Topic One: Education
Two interesting articles attacking some of the main arguments liberals make for improving education. First, The Blaze's Meredith Jessup asks whether or not we need more teachers: "public school enrollment has minimally increased over the last few decades, but teacher employment has exploded — the public school workforce has grown 11 times faster than student enrollment over the last 40 years. And how does employing more and more teachers affect our students’ performance? While the cost of education has steadily risen, academic scores have remained stagnate and in some cases actually declined. As Cato’s Andrew Coulson notes, if the U.S. returned to the student-to-staff ratio we had in 1970, we could save $210 billion… every year. Furthermore, on a per pupil basis, the inflation-adjusted average cost of a K-12 education has gone from about $55,000 to about $150,000."
Second, Terrence Jeffrey argues at CNSNews that increasing the school year will only result in more indoctrination: "The inherent nature and learning potential of American children have not changed since then. But our society has. Today, public schools think they have better things to do than make children learn the basics of reading, writing and arithmetic by sitting them in a seat and teaching it to them. Many parents think they have better things to do than parent their own children. Parents who like the idea of a government-run school keeping their child in class until 5:00 p.m. every day and incarcerating them in school 12 months a year are not looking for an education so much as a full-time, taxpayer-funded babysitting service. Public school teachers are not going to get any better at teaching children that 3 times 3 is 9 and that cat is spelled c-a-t if they get nearly full-time custody of American children. What they will have is more time to indoctrinate kids into their way of looking at life."
Time for a Laugh:
"President Obama is coming to Chicago this weekend. Obama is introducing his new economic plan as part of the Just For Laughs Festival."
-Conan O'Brien
Topic Two: Misplaced Emphasis
Richard Epstein argues that the individual mandate is not the worst part of ObamaCare: "Right now the entire nation is on tenterhooks about the constitutional challenge to the individual mandate that is the most conspicuous feature of the Patient Protection and Affordable Care Act (“ACA”). On this occasion, however, I do not wish to talk about the constitutional challenges to the ACA now before the Court. Rather, I want to take a moment to say that the greatest benefit we could get from striking down the individual mandate does not concern the mandate proper, but the huge set of misguided institutions that it props up."

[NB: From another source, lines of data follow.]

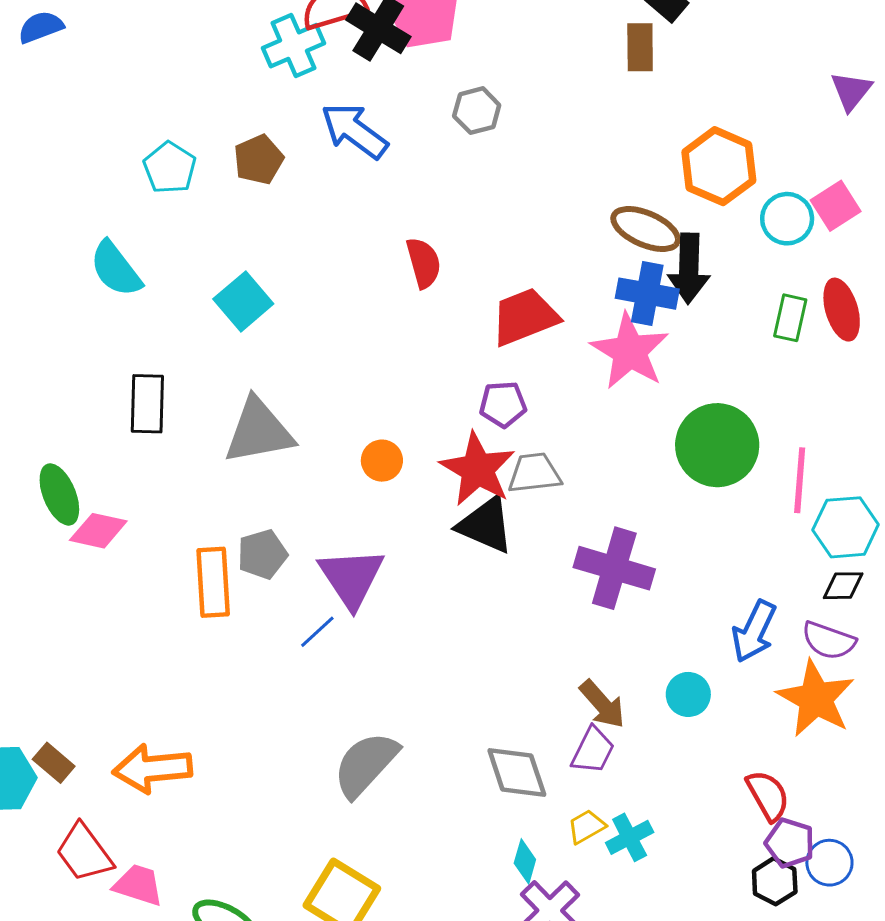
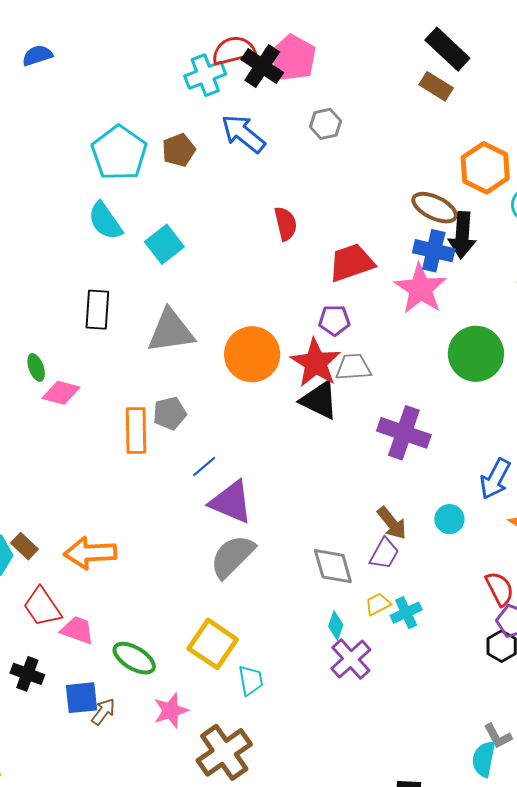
brown rectangle: (640, 47) -> (436, 86), turned -60
cyan pentagon: (170, 168) -> (119, 153), size x1.6
cyan semicircle: (116, 269) -> (105, 221), moved
orange circle: (382, 461) -> (252, 354), size x2.0
green ellipse: (59, 494) -> (36, 367), size x0.7
purple triangle: (351, 578) -> (231, 502), moved, turned -36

"The ACA is a classic illustration of placing a persuasive title on a controversial statute to conceal its deep internal weaknesses. There is no way that one can “protect patients” by restricting, either through private employers or public exchanges, the choices they have in the type of plans they can join. It would be impossible for the statute to make health care more affordable when it piles major mandates on private plans, which could make them too costly to operate at all."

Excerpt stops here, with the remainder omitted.